Away (from blogging — the writing, not the reading) and the economy, and especially the stock markets, continues in free fall.

Everyone is on edge, if not downright frantic, because if you’re too young to be that concerned about your retirement account and pension, you very well might be looking over your shoulder for economy-related pink slips.

The presidential campaign continues its free fall, from idealism and straight talk to Republican distortions and lies, and increasingly strident (and quite rapid, altogether a nice improvement over the “gentlemanly” Kerry debacle) Democratic responses.

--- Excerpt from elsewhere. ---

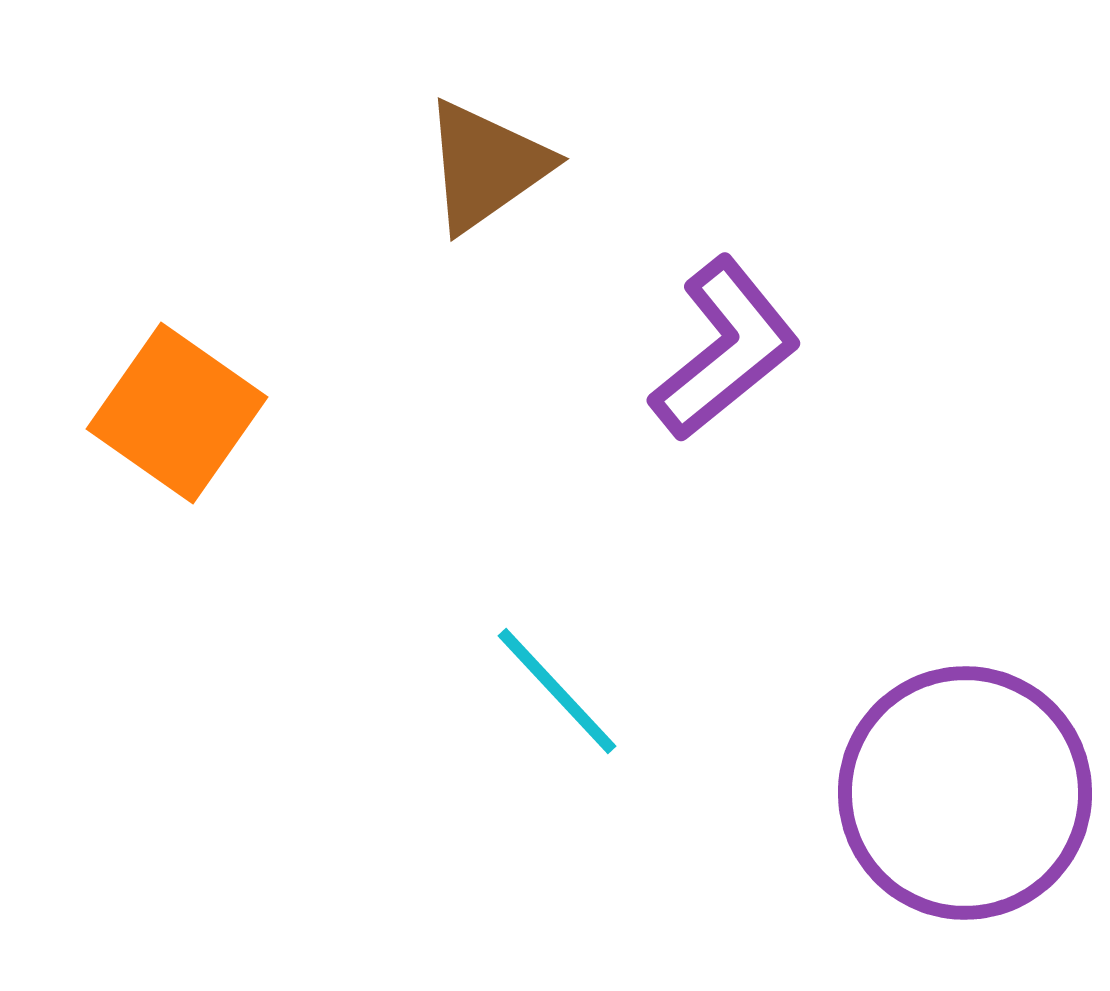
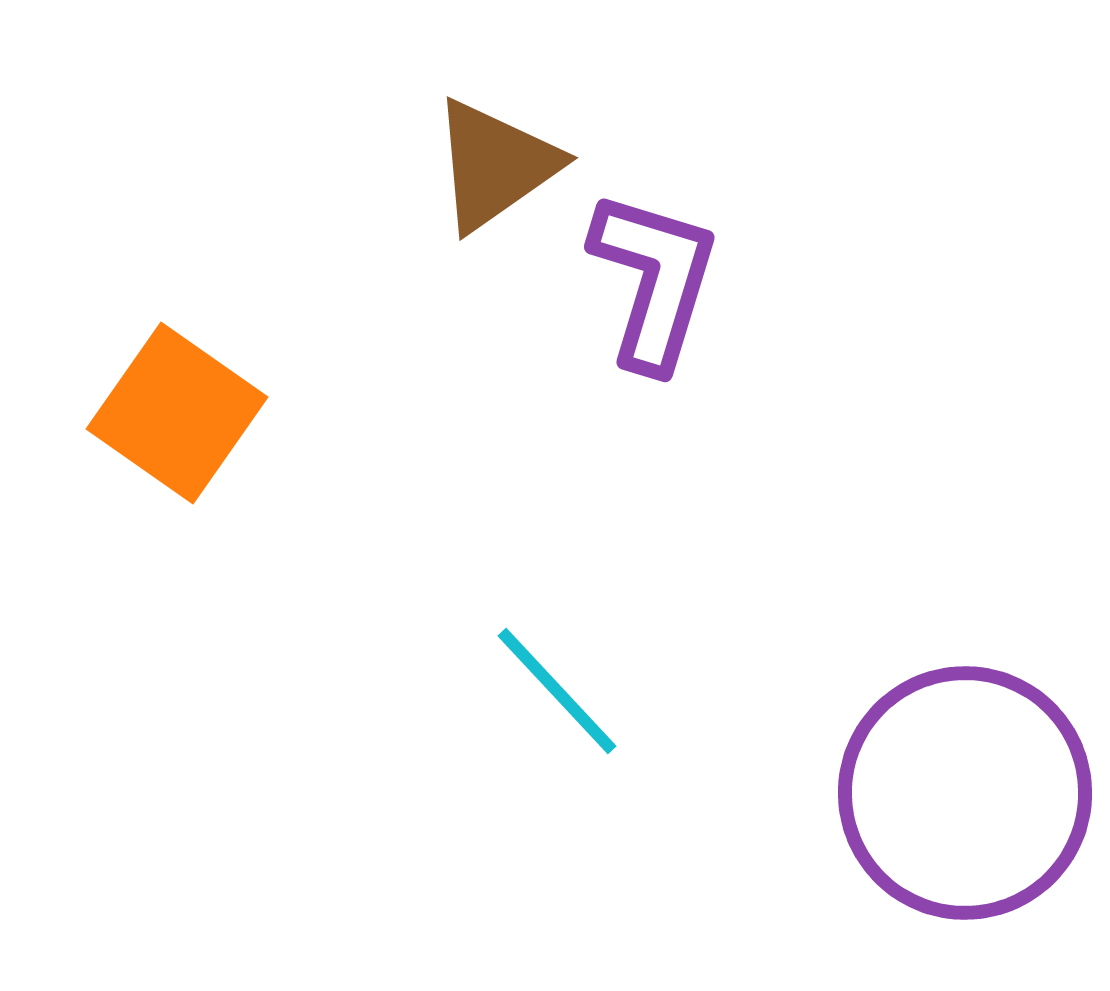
brown triangle: moved 9 px right, 1 px up
purple L-shape: moved 71 px left, 69 px up; rotated 34 degrees counterclockwise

And chanting relentlessly about Bill Ayers to mad-dog mobs (did Sarah Palin bring out every last one of this country’s rednecks?) while 401Ks keep decaying and mortgages keep resetting  is making ordinary, moderate people downright angry.

Fiddling while Rome burns, indeed.

My approach to the meltdown? I just don’t look at my funds.

If you’re not spending it tomorrow, why make yourself crazy? If you live long enough, you’ll see the markets come back. And I’m not retiring until my 90th birthday.

Of course those now living off of their pensions and especially their IRAs and 401Ks have a right to be furious with the criminal class of plutocrats running (yeah, and ruining) this country’s biggest financial institutions. And the Republican politicians who made the world safe for their crimes.

I can imagine some really juicy show trials come January.

Meanwhile, I’m reading lots of good stuff, enough so that this past week I find myself rather tongue-tied as a result.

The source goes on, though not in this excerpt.